After nearly three weeks of testimony, a jury in New York started its deliberations on Tuesday in the case of a Russian oligarch who has accused Sotheby’s of conspiring with a Swiss art dealer to defraud him out of tens of millions of dollars in high-end art sales.

Lawyers for the oligarch, Dmitry Rybolovlev, have argued in federal court in Manhattan that a Sotheby’s executive, Sam Valette, worked with the dealer Yves Bouvier to help Bouvier sell works of art at wildly inflated prices, using the auction house’s reputation and expertise to befuddle and trick the Russian into paying higher values and then help conceal his fraud. Sotheby’s never reined the executive in, they said, because he was making so much money on commissions for the company.

“This is a company that allowed a greedy low-level manager to climb the ranks without any accountability,” Zoe Salzman, a lawyer for Rybolovlev, said in a final pitch to the 10-person jury during closing statements on Monday. “It chose to sell its reputation, its brand, the trust we all have in companies like that, to make money.”

Sotheby’s, however, said that Valette was a passionate, hardworking and honest art expert who was interested in selling works at the best price for his clients and provided the same services to Bouvier, such as art descriptions and valuations, that he would to any potential buyer.

Its lawyers said Bouvier might have lied to Rybolovlev about the prices of artworks he bought through Sotheby’s, and might have used Sotheby’s documents to persuade the Russian businessman about the purchases, but that those conversations would have had nothing to do with the auction house.

In fact, during nearly three weeks of testimony, they said, Rybolovlev’s legal team had produced no evidence that Valette or other executives knew about actions by Bouvier that Rybolovlev is calling fraud. Lawyers for the auction house said Rybolovlev was pursuing Sotheby’s only because he was unable to sue Bouvier, who lived in Switzerland, and needed someone to blame for the money he had lost.

“We are here in this courthouse in New York City in 2024 because Dmitry Rybolovlev decided to try and make somebody else pay for what happened to him,” Marcus Asner, a lawyer for Sotheby’s, said in his closing arguments.

“His gripe is with Bouvier and not with Sotheby’s,” he added.

Rybolovlev’s suit says Sotheby’s knew that Bouvier was buying art himself and then flipping the works to Rybolovlev with hefty markups. Rybolovlev has accused Bouvier of pretending to act as his agent who was negotiating on his behalf to get the best price.

Bouvier is not a defendant in the case, and he has long insisted he did nothing wrong. He has said that he was always clear that he was operating as an independent dealer who was free to charge the Russian what he would pay.

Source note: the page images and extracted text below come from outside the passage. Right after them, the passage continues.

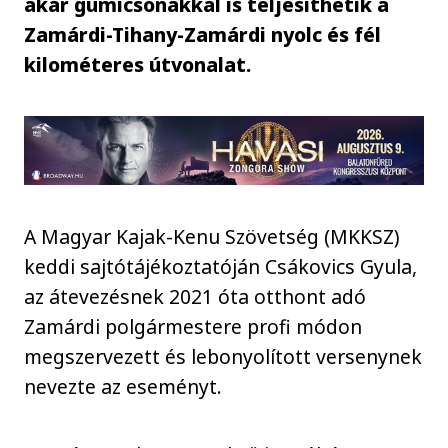
akár gumicsónakkal is teljesíthetik a
Zamárdi-Tihany-Zamárdi nyolc és fél
kilométeres útvonalat.
A Magyar Kajak-Kenu Szövetség (MKKSZ)
keddi sajtótájékoztatóján Csákovics Gyula,
az átevezésnek 2021 óta otthont adó
Zamárdi polgármestere profi módon
megszervezett és lebonyolított versenynek
nevezte az eseményt.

He has conceded pretending to negotiate with phantom third parties to justify the prices he was charging Rybolovlev but defended this as legitimate art world practice. The two men have engaged in multiple legal disputes in Europe and Asia before reaching a confidential settlement in Geneva late last year.

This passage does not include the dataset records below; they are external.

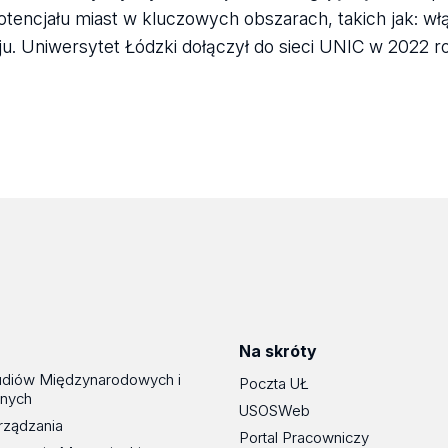
potencjału miast w kluczowych obszarach, takich jak: wł
. Uniwersytet Łódzki dołączył do sieci UNIC w 2022 r
Na skróty
udiów Międzynarodowych i
Poczta UŁ
znych
USOSWeb
rządzania
Portal Pracowniczy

The jury deliberations follow weeks of testimony from a long list of industry players, whose accounts provided a rare glimpse into the often hidden workings of the art trade.

Valette testified that he knew that Bouvier was reselling art and that at some point he had learned that Rybolovlev was one of Bouvier’s clients. But he told the court he had never known which works in particular Bouvier was selling to Rybolovlev and that whatever he had done constituted accepted practices and courtesies undertaken by specialists selling works to a buyer.

The trial also offered the unusual sight of an oligarch like Rybolovlev testifying — and being cross-examined — in a U.S. courtroom.

He became emotional during his testimony as he described the breakdown of what he said had been a relationship of trust with Bouvier.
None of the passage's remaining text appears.